There is a long-held, very problematic fallacy in society that sex workers can’t be assaulted due to the nature of their job. As a result, they have been excluded from public discussion on sexualised and gender-based violence. Yet sex workers are a criminalised group of people, vulnerable to sexual assault and oppressed in a variety of intersectional ways – so their exclusion from these conversations just doesn’t make sense.

Statistics show that sex workers are more likely to experience sexual abuse on the job, but they have few good options to report it. If they do report it, they’re not treated with the same empathy as other victims and run the risk of being arrested for prostitution. Society tells us that they should expect abuse: they should expect to be treated badly and they should expect to have their boundaries violated. They have, after all, “put themselves at risk.” This puts the onus of abuse onto the women who experience it, rather than those who commit it.

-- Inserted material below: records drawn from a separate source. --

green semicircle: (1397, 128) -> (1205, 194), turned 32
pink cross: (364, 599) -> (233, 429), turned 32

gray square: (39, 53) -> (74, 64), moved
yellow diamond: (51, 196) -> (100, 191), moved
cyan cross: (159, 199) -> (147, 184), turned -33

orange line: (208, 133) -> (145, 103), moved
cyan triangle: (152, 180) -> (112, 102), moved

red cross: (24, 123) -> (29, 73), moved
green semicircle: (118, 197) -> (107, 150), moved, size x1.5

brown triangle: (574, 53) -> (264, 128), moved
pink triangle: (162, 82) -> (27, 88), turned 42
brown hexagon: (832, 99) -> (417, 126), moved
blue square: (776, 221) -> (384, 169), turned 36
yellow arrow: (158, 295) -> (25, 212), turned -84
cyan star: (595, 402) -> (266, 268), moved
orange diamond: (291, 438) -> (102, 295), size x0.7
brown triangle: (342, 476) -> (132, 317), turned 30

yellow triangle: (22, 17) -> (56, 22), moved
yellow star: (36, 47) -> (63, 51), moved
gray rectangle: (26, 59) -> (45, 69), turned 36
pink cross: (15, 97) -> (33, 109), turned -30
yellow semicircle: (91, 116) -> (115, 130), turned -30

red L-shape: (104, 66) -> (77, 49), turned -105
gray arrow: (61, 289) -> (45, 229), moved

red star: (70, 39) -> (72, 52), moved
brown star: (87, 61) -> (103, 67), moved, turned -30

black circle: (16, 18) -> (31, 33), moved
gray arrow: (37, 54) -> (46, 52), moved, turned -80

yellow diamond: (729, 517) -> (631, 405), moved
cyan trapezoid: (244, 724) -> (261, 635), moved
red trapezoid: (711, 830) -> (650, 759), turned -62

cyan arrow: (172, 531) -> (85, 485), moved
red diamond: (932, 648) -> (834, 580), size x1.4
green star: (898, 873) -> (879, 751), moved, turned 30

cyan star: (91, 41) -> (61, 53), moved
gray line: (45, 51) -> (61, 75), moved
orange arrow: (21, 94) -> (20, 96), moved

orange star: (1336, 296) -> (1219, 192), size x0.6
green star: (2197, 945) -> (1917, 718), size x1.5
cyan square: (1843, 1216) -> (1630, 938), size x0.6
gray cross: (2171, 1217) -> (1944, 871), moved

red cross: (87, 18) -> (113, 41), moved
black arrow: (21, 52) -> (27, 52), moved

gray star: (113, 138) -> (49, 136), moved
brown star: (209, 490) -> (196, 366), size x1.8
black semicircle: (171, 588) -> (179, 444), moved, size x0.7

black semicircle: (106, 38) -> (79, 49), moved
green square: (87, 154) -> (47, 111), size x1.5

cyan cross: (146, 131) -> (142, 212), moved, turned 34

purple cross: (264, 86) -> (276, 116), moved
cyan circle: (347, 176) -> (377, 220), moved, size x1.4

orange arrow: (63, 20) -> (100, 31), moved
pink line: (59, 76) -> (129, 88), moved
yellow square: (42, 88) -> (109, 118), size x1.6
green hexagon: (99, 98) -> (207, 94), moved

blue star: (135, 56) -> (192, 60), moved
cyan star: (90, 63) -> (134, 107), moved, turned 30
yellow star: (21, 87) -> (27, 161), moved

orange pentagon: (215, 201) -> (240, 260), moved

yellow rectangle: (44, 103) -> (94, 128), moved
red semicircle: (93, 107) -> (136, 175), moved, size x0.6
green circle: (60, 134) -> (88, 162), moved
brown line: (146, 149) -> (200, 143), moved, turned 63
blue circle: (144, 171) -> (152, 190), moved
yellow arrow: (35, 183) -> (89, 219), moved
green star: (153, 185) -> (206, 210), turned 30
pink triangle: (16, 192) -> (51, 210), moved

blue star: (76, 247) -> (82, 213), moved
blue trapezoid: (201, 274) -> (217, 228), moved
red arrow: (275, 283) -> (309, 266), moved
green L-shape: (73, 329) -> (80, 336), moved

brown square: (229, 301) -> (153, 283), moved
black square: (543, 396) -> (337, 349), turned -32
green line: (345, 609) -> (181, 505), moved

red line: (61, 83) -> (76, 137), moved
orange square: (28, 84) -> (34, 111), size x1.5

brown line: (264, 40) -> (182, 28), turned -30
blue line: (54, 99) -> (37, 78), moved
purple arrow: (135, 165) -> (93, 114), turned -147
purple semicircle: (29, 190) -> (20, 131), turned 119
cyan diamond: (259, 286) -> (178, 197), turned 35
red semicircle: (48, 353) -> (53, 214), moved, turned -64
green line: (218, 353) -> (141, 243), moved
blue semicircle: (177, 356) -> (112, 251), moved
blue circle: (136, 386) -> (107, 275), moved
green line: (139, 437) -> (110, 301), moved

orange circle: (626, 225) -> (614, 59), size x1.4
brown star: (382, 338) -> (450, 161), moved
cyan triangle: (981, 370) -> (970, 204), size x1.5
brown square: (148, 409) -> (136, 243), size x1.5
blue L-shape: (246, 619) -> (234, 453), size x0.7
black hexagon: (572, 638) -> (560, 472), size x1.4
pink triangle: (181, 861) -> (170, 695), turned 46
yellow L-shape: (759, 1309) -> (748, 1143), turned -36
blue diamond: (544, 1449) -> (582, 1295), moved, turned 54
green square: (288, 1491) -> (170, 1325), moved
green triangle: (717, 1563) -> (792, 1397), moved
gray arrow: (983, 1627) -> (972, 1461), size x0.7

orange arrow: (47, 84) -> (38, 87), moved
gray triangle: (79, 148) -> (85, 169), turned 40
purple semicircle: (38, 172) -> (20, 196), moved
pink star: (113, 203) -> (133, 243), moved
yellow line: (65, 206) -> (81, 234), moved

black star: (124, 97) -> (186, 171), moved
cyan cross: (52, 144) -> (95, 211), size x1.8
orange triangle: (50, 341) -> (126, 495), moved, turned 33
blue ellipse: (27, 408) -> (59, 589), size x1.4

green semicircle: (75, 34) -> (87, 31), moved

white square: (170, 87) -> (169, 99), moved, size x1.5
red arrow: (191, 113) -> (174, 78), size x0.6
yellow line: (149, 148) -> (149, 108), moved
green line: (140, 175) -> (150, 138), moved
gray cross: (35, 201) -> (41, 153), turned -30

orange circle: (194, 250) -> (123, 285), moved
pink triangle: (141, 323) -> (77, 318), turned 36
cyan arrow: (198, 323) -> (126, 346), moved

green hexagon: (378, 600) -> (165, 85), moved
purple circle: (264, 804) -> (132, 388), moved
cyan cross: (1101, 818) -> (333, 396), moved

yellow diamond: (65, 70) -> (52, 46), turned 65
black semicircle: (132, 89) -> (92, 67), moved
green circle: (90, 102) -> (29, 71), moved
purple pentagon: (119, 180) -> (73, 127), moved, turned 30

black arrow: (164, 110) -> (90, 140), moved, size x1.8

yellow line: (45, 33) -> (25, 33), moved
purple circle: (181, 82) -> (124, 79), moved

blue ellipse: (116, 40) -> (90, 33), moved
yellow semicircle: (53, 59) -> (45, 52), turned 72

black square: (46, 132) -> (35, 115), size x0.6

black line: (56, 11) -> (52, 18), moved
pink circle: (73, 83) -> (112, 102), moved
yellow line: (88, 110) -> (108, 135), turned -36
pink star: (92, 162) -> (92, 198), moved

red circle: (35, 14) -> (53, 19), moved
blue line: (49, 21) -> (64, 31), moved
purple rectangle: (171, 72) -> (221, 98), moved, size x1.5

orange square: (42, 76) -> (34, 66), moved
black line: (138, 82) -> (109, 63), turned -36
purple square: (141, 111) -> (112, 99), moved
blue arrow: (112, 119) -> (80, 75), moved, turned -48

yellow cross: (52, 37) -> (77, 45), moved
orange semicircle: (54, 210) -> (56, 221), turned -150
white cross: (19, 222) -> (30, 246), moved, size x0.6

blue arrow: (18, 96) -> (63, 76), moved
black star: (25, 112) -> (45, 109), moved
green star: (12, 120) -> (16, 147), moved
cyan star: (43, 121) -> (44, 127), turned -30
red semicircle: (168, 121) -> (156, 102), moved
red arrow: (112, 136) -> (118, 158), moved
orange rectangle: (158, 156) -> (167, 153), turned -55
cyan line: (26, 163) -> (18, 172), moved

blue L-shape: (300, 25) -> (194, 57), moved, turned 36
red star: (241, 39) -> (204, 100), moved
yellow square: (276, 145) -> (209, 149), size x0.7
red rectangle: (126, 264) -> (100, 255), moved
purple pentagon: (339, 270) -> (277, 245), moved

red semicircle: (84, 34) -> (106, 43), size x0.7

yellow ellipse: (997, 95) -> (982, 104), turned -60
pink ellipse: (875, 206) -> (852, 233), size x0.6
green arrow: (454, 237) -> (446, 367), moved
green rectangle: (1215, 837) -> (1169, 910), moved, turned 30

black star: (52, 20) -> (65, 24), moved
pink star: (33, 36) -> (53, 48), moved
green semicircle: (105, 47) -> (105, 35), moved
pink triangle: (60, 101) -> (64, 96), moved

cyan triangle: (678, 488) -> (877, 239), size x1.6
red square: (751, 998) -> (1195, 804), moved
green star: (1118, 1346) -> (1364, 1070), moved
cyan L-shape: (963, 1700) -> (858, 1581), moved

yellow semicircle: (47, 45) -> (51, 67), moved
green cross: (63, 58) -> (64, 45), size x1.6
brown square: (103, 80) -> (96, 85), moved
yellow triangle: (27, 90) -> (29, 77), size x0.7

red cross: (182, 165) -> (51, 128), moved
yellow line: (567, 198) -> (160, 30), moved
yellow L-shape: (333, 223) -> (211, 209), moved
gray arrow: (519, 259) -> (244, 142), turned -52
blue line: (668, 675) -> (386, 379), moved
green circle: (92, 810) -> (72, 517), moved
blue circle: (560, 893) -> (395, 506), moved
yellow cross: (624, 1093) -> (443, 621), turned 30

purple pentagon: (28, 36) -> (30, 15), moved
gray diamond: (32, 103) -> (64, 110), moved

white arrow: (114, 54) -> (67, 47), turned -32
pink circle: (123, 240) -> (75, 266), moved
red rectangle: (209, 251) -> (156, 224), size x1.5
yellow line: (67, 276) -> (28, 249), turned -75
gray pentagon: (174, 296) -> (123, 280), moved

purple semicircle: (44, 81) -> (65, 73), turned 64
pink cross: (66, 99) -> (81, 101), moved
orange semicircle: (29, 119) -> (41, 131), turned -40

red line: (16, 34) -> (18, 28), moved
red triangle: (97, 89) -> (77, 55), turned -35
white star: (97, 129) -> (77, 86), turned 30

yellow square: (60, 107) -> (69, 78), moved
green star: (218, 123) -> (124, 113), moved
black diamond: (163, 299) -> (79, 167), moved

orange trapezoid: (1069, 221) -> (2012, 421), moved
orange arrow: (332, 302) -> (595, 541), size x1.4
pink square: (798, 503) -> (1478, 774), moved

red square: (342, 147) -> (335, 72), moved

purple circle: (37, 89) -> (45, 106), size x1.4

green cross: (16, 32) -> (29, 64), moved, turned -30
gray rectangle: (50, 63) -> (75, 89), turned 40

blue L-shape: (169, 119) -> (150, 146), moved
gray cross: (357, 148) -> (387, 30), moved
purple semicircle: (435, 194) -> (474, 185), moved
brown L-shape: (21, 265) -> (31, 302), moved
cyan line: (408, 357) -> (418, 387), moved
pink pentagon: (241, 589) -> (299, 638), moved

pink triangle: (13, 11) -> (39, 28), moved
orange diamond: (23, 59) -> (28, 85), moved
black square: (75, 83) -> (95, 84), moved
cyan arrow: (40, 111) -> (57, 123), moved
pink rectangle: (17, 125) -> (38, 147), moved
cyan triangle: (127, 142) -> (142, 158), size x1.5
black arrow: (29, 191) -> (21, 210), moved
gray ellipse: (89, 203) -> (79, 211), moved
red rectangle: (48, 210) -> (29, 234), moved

This rhetoric – as the unrapeable sex worker or the acceptable target – is prevalent in our culture and has kept sex workers silenced for so long.

I’m not sure if #MeToo is a perfect model for sex workers. The nature of the movement may force sex workers to out themselves on social media, and they could face double the backlash as victim-blaming and slut-shaming is paired with sex work stigma. It would also need to deal with the much larger problem, which is that much of the abuse sex workers face comes from state authorities. But regardless of #MeToo, sex workers must be included in public discourse on sexual violence and abuse.

The effects of sex work stigma are active in society and a huge majority of media is complicit in further entrenching and normalising it. We need not only policy and legal change, but cultural change. We need to advocate for the decriminalisation of sex work and safer working conditions. We need more people to identify themselves as allies and include sex workers in public conversation on sexual violence. The media needs to report on sex workers’ stories of assault, not only because they are at more risk but because they are often unable to report their abusers for fear of punishment. Let’s start treating sex workers with the respect they deserve.